Another big difference is the LL and the Y, that are pronounced as a Y in Spain, but often more like an SH in Argentina and Uruguay (or think of the ‘ti’ in ‘station’). So if you want to introduce yourself, don’t say yo me llamo, but sho me shamo.
The X is also a special case, especially in Mexico. Until the sixteenth century it was usually a SH, but then it shifted to the hard G in Dutch – you actually say Me-gi-co. In many words, the spelling also changed, like from exército to ejército, but especially in Mexico the X as a Dutch G remained intact. As in the word Mexico itself, but also in Oaxaca and Xalapa. In addition, many (especially indigenous) words with an X in Central America have retained their original pronunciation, which is why the Guatemalan city of Xela and the Mexican Punta Xicalangó are still pronounced with an SH.
If you want to say ‘you’, there are two ways to do so in Spain: formally (ustedes) and informally (vosotros/vosotras). In Latin America people only use the first form, which is therefore also used for informal situations. That might sound very polite, but it’s comparable with the way in which the Flemish use ‘u’ and ‘uw’ more often than the Dutch.
Have you just completely mastered how to use tú in all tenses? Nice! But in some Latin American countries that doesn’t help a lot, because vos is being used. In Argentina, Paraguay and Uruguay, as well as Central American countries such as Honduras, Nicaragua and Costa Rica, vos is used as an informal form for the second person. There are also countries in which both exist, such as Bolivia, Colombia and Chile. But in Spain, Mexico, Cuba, Peru, the Dominican Republic and Puerto Rico, they just stick to tú. To make it just a bit easier.

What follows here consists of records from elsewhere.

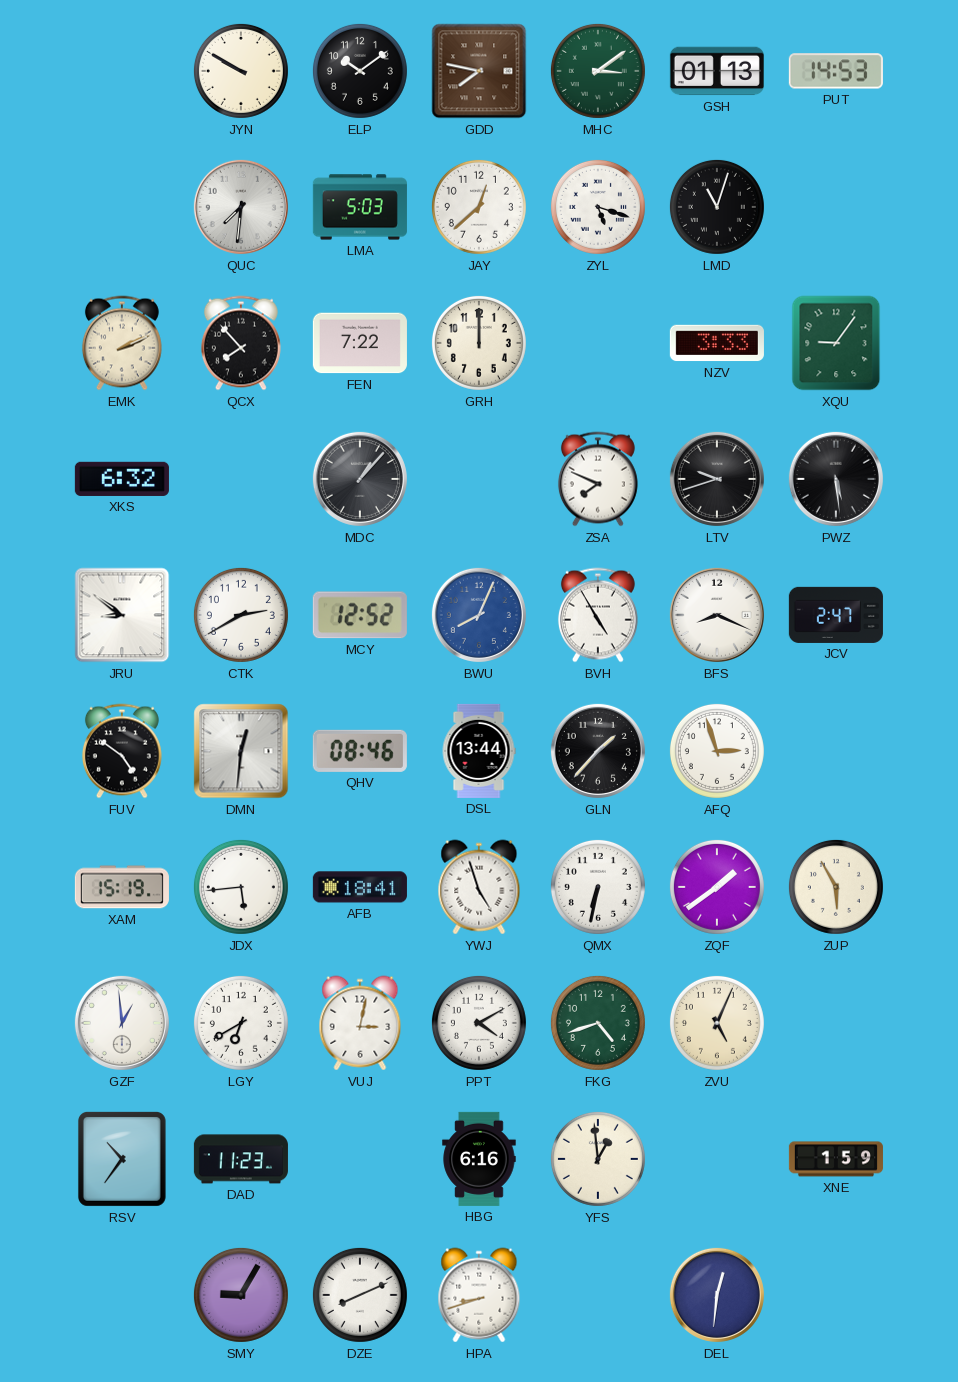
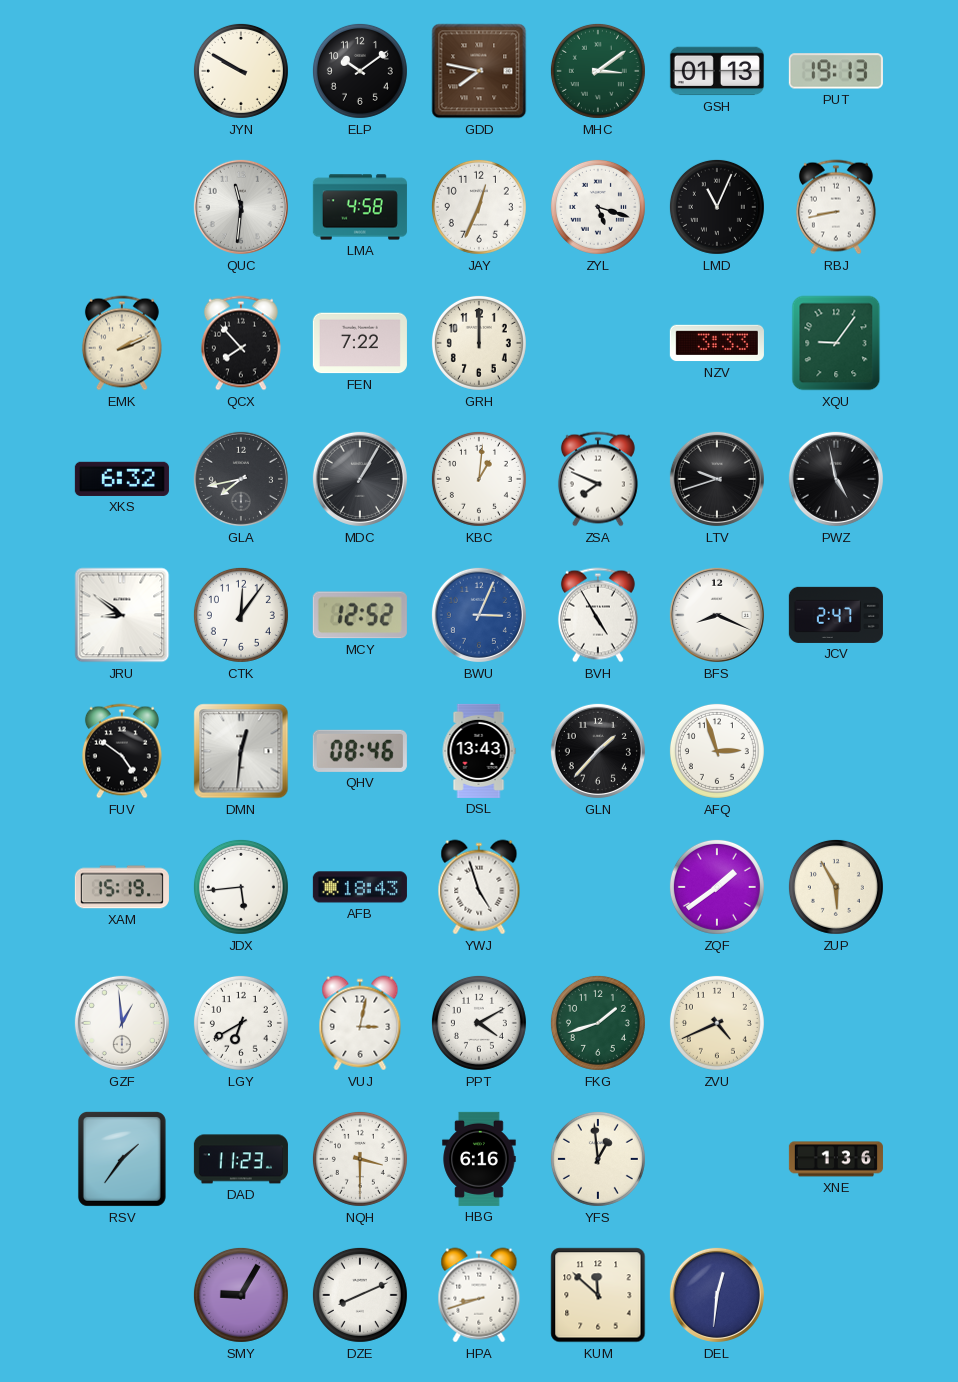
PUT: 14:53 -> 19:13
QUC: 7:31 -> 11:31
LMA: 5:03 -> 4:58
JAY: 12:38 -> 12:34
LMD: 11:03 -> 11:04
RBJ: none -> 8:43
GLA: none -> 7:43
MDC: 1:07 -> 1:05
KBC: none -> 1:01
PWZ: 5:29 -> 4:58
CTK: 2:40 -> 12:06
BWU: 8:04 -> 3:04
DSL: 13:44 -> 13:43
AFB: 18:41 -> 18:43
QMX: 6:32 -> none
FKG: 4:42 -> 1:42
ZVU: 5:04 -> 4:41
RSV: 10:36 -> 1:36
NQH: none -> 3:30
XNE: 1:59 -> 1:36
KUM: none -> 11:52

The conjugation is also different: in Spain they say ¿de dónde eres?, but vos has a different ending, so it becomes ¿de dónde sos? With regular verbs, the difference can be subtle, in the sense that only the accent changes: tú llegas, vos llegás.
Then there are countless differences in word usage. In Spain you drive your coche, but in South and Central America it is often rather a carro, and the verb that goes with it is not conducir, as in Spain, but manejar. In Latin American countries you call with a celular (and not a móvil), you sit behind your computadora (instead of ordenador) and you do not write with a bolígrafo, but with a pluma or lapicera.

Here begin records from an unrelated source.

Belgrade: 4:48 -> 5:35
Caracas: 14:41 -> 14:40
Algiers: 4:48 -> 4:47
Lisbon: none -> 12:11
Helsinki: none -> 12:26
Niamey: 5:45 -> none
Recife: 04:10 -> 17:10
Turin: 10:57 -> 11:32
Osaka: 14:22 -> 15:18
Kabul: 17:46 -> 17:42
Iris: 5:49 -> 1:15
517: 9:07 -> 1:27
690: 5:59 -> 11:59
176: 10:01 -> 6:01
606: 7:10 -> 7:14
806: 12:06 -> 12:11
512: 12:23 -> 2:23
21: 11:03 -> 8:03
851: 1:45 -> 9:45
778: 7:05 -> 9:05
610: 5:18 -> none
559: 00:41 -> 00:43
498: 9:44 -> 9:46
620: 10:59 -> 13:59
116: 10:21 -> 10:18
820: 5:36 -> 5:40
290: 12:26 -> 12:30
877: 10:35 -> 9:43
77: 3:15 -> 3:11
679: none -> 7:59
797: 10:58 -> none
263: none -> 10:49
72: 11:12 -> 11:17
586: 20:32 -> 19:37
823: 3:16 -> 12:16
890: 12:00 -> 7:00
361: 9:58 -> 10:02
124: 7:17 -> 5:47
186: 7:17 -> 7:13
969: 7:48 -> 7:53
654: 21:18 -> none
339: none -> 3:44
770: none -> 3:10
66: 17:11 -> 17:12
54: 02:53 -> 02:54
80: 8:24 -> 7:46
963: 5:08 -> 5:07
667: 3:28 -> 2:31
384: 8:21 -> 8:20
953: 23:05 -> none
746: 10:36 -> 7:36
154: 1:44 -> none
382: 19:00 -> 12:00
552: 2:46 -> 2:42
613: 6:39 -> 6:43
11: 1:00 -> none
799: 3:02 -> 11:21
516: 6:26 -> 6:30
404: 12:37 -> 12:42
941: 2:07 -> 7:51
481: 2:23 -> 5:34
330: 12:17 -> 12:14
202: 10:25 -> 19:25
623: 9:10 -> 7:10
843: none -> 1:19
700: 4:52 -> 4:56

If you order something in a restaurant, a camarero could help you out in Spain, but in Argentina, Paraguay and Uruguay you’ll have to speak to the mozo, and in Central America to the mesero. If the tapas (Spain), picaditas (Argentina) or pasapalos (Venezuela) taste good, you can say that they are estupendo, bárbaro or chévere, respectively. Particularly the patatas (or papas, in Latin America).
Finally, the word coger regularly causes misunderstandings. In Spain you can just use that to say you want to ‘take’ the bus, but in many Latin American countries it rather refers to the act of love. And everyone probably understands that you are not really attracted to a bus, but it is still advisable to just use tomar instead.
Blog by Dutch teacher (and Spanish student) Yoran.